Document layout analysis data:
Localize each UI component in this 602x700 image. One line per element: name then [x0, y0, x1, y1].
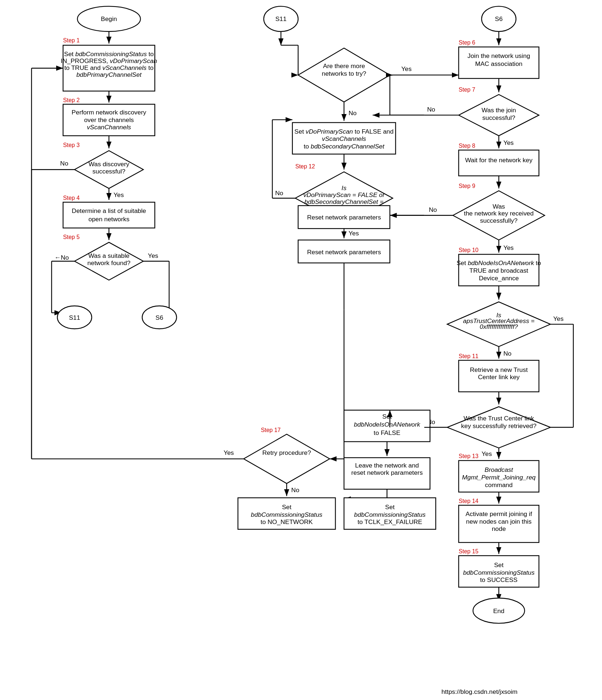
step12-text3: bdbSecondaryChannelSet = [304, 198, 383, 205]
bdb-false-text2: bdbNodeIsOnANetwork [354, 421, 420, 428]
step3-no: No [60, 160, 68, 167]
begin-label: Begin [101, 15, 117, 22]
bdb-false-text1: Set [382, 413, 392, 420]
svg-marker-75 [244, 434, 329, 483]
step11-text1: Retrieve a new Trust [470, 366, 528, 373]
no-network-text2: bdbCommissioningStatus [251, 511, 322, 518]
step3-text2: successful? [92, 168, 125, 175]
tc-yes: Yes [553, 315, 564, 322]
step8-label: Step 8 [459, 143, 476, 149]
reset-net2: Reset network parameters [307, 214, 381, 221]
more-nets-text2: networks to try? [322, 70, 366, 77]
step2-text2: over the channels [84, 116, 134, 123]
step5-label: Step 5 [63, 234, 80, 240]
set-scan-text3: to bdbSecondaryChannelSet [304, 143, 385, 150]
step13-text1: Broadcast [485, 466, 513, 473]
step15-label: Step 15 [459, 548, 479, 554]
step17-no: No [291, 486, 299, 494]
tc-ret-text1: Was the Trust Center link [464, 415, 534, 422]
s11-top: S11 [275, 15, 287, 22]
step1-text-line1: Set bdbCommissioningStatus to [64, 50, 154, 58]
step15-text1: Set [494, 561, 503, 569]
step2-text3: vScanChannels [87, 123, 131, 131]
step12-label: Step 12 [295, 163, 315, 169]
step6-text1: Join the network using [468, 52, 530, 59]
step9-text2: the network key received [464, 210, 534, 217]
step5-no: ←No [54, 254, 69, 261]
tc-text3: 0xffffffffffffffff? [480, 323, 518, 330]
more-yes: Yes [401, 65, 412, 72]
step13-text2: Mgmt_Permit_Joining_req [462, 474, 536, 481]
step1-label: Step 1 [63, 37, 80, 43]
set-scan-text2: vScanChannels [322, 135, 366, 142]
step9-no: No [429, 206, 437, 213]
tclk-text2: bdbCommissioningStatus [354, 511, 425, 518]
step4-text1: Determine a list of suitable [72, 207, 146, 214]
step5-text1: Was a suitable [88, 252, 129, 259]
s6-top: S6 [495, 15, 503, 22]
step4-label: Step 4 [63, 195, 80, 201]
step9-label: Step 9 [459, 183, 476, 189]
step7-label: Step 7 [459, 87, 476, 93]
step7-no: No [427, 106, 435, 113]
step10-label: Step 10 [459, 247, 479, 253]
step11-label: Step 11 [459, 353, 479, 359]
step4-text2: open networks [88, 215, 129, 223]
more-nets-text1: Are there more [323, 62, 365, 70]
tclk-text1: Set [385, 503, 395, 511]
leave-net-text2: reset network parameters [351, 469, 423, 476]
step7-text2: successful? [482, 114, 515, 121]
step1-text-line3: to TRUE and vScanChannels to [64, 64, 153, 71]
step3-text1: Was discovery [88, 160, 129, 168]
bdb-false-text3: to FALSE [374, 429, 400, 436]
step2-text1: Perform network discovery [72, 109, 146, 116]
step3-label: Step 3 [63, 142, 80, 148]
step6-text2: MAC association [475, 60, 522, 67]
step12-text2: vDoPrimaryScan = FALSE or [303, 191, 385, 198]
step8-text1: Wait for the network key [465, 156, 532, 164]
step17-yes: Yes [224, 449, 234, 456]
step10-text3: Device_annce [479, 274, 519, 282]
step1-text-line4: bdbPrimaryChannelSet [76, 71, 142, 78]
step15-text3: to SUCCESS [480, 576, 518, 583]
tc-ret-text2: key successfully retrieved? [461, 422, 536, 429]
diagram-container: Begin Step 1 Set bdbCommissioningStatus … [0, 0, 602, 700]
step7-text1: Was the join [482, 106, 516, 114]
tc-no: No [503, 350, 511, 357]
step9-yes: Yes [503, 244, 514, 251]
step5-text2: network found? [87, 259, 130, 267]
end-label: End [493, 607, 505, 615]
step9-text1: Was [493, 203, 505, 210]
more-no: No [349, 109, 357, 117]
step15-text2: bdbCommissioningStatus [463, 569, 535, 576]
reset-net-text: Reset network parameters [307, 248, 381, 256]
step12-text1: Is [341, 184, 346, 192]
step14-text2: new nodes can join this [466, 518, 532, 525]
tc-ret-yes: Yes [482, 450, 492, 457]
step9-text3: successfully? [480, 217, 518, 224]
step6-label: Step 6 [459, 39, 476, 46]
no-network-text1: Set [282, 503, 291, 511]
no-network-text3: to NO_NETWORK [261, 518, 313, 525]
step7-yes: Yes [503, 139, 514, 146]
step11-text2: Center link key [478, 373, 520, 381]
s6-label-bottom: S6 [155, 314, 163, 321]
step17-label: Step 17 [261, 427, 281, 433]
step10-text1: Set bdbNodeIsOnANetwork to [457, 259, 541, 267]
set-scan-text1: Set vDoPrimaryScan to FALSE and [294, 128, 394, 135]
step14-text3: node [492, 525, 506, 532]
step5-yes: Yes [148, 252, 158, 259]
step12-yes: Yes [349, 230, 359, 237]
leave-net-text1: Leave the network and [355, 462, 419, 469]
step2-label: Step 2 [63, 97, 80, 103]
s11-label-bottom: S11 [69, 314, 80, 321]
step1-text-line2: IN_PROGRESS, vDoPrimaryScan [61, 57, 157, 64]
watermark: https://blog.csdn.net/jxsoim [441, 688, 518, 695]
tclk-text3: to TCLK_EX_FAILURE [357, 518, 422, 525]
step17-text1: Retry procedure? [262, 449, 311, 456]
step14-label: Step 14 [459, 498, 479, 504]
step3-yes: Yes [113, 191, 124, 198]
step14-text1: Activate permit joining if [465, 510, 532, 517]
step13-label: Step 13 [459, 453, 479, 459]
step13-text3: command [485, 481, 512, 489]
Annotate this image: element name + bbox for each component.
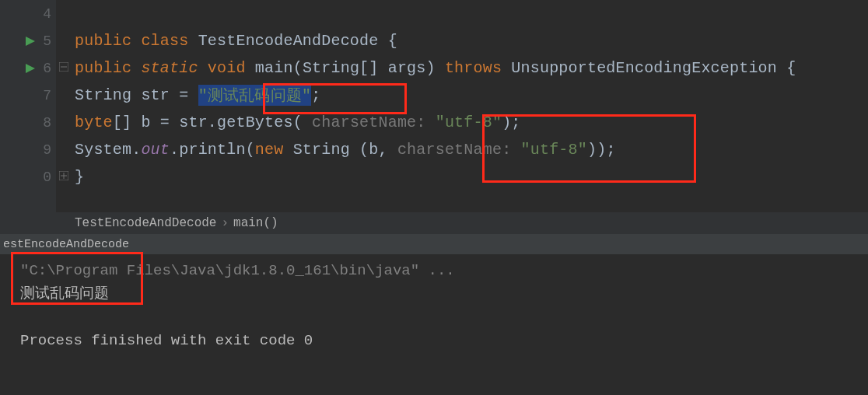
code-line: byte[] b = str.getBytes( charsetName: "u…: [75, 109, 868, 136]
line-number: 7: [36, 88, 51, 103]
code-line: String str = "测试乱码问题";: [75, 82, 868, 109]
breadcrumb-separator-icon: ›: [221, 216, 229, 230]
fold-open-icon[interactable]: [59, 61, 68, 75]
code-line: public class TestEncodeAndDecode {: [75, 27, 868, 54]
code-line: }: [75, 163, 868, 191]
console-output: 测试乱码问题: [20, 282, 868, 306]
code-line: System.out.println(new String (b, charse…: [75, 136, 868, 163]
fold-close-icon[interactable]: [59, 170, 68, 184]
console-exit: Process finished with exit code 0: [20, 329, 868, 352]
run-console[interactable]: "C:\Program Files\Java\jdk1.8.0_161\bin\…: [0, 254, 868, 395]
breadcrumb-item[interactable]: main(): [233, 216, 278, 230]
line-number: 4: [36, 6, 51, 22]
line-number: 0: [36, 170, 51, 185]
console-blank: [20, 306, 868, 329]
parameter-hint: charsetName:: [312, 114, 436, 131]
svg-marker-1: [26, 64, 35, 73]
code-line: public static void main(String[] args) t…: [75, 54, 868, 82]
gutter: 4 5 6 7 8 9 0: [0, 0, 56, 212]
breadcrumb[interactable]: TestEncodeAndDecode › main(): [0, 212, 868, 234]
breadcrumb-item[interactable]: TestEncodeAndDecode: [75, 216, 216, 230]
run-gutter-icon[interactable]: [25, 36, 36, 47]
console-tab-header[interactable]: estEncodeAndDecode: [0, 234, 868, 254]
line-number: 8: [36, 115, 51, 131]
code-editor[interactable]: 4 5 6 7 8 9 0 public class TestEncodeAnd…: [0, 0, 868, 212]
code-line: [75, 0, 868, 27]
run-gutter-icon[interactable]: [25, 63, 36, 74]
line-number: 5: [36, 33, 51, 49]
console-command: "C:\Program Files\Java\jdk1.8.0_161\bin\…: [20, 259, 868, 282]
parameter-hint: charsetName:: [397, 141, 521, 159]
code-area[interactable]: public class TestEncodeAndDecode { publi…: [75, 0, 868, 191]
line-number: 9: [36, 142, 51, 158]
svg-marker-0: [26, 37, 35, 46]
line-number: 6: [36, 61, 51, 76]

To do: What are the lines of the data above that include the string "gutter"? Copy them.

Your solution:
gutter: 4 5 6 7 8 9 0: [0, 0, 56, 212]
run-gutter-icon[interactable]: [25, 36, 36, 47]
run-gutter-icon[interactable]: [25, 63, 36, 74]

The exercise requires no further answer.